For large datasets (~ 8M 2048-bit moduli), current gmp won't swap some
intermediate values correctly. The reason is an undocumented raw binary I/O
limit of 2**31 bytes.
The implementation of factorable.net patched this for
gmp-5.0.5, and we provide a similar patch for the current latest
(gmp-6.1.2), which is a more optimized and C++ friendly version.
This implementation is slightly faster than the one given in
factorable.net.
Note that mpz_inp_raw and mpz_out_raw have changed since gmp-5.0.5,
which makes the factorable.net patch incompatible
with current versions of gmp. This patch has not been tested in 32-bit
systems. Both mpz_inp_raw and mpz_out_raw are modified with the patch to admit
integers up to 2**63 bytes; consequently, this breaks compatibility with
regular gmp binary files.
You need g++, curl, m4, gmp, boost::thread:
apt-get install curl m4 libgmp3-dev libboost-thread-dev
You need a csv file, containing integers in the following format
<ID>,<modulus in base 16>\n
You can also use
<ID>,<modulus in base 10>\n
and set the -base10 option when running.
These instructions have been tested in Ubuntu 18.04, 19.10 and Debian GNU/Linux 9.9 (stretch).

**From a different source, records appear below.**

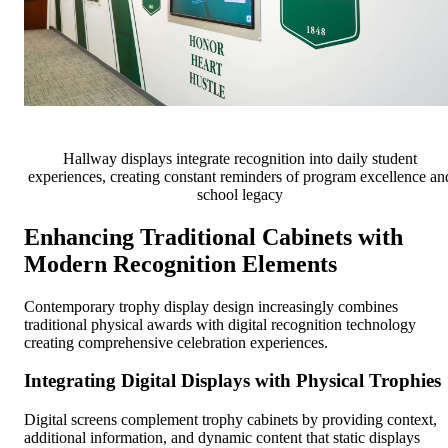
Hallway displays integrate recognition into daily student
experiences, creating constant reminders of program excellence an
school legacy
Enhancing Traditional Cabinets with
Modern Recognition Elements
Contemporary trophy display design increasingly combines
traditional physical awards with digital recognition technology
creating comprehensive celebration experiences.
Integrating Digital Displays with Physical Trophies
Digital screens complement trophy cabinets by providing context,
additional information, and dynamic content that static displays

Clone and cd to the repo. Run
make install
This will download gmp-6.1.2, check the sha1 fingerprint, and apply our
updated patch.
Perform a toy test run with
make test
This should expose 8 compromised moduli and 2 duplicates out of the 15 samples.
Compile with make batchgcd and run with
./batchgcd /path/to/csv/file [-base10]
Without the -base10 option, the default is base 16. Results contain no
factors, only IDs are stored in compromised.csv, duplicates.csv.
If there are duplicates, you may want to filter them out before running the
algorithm, since any number sharing all of its factors may appear as duplicate
without really being duplicate. For instance; if n = pq, m = pr, h = qr all
of them will appear as duplicates, and more work is needed to factorise (of
course, naïve pairwise GCDs will do).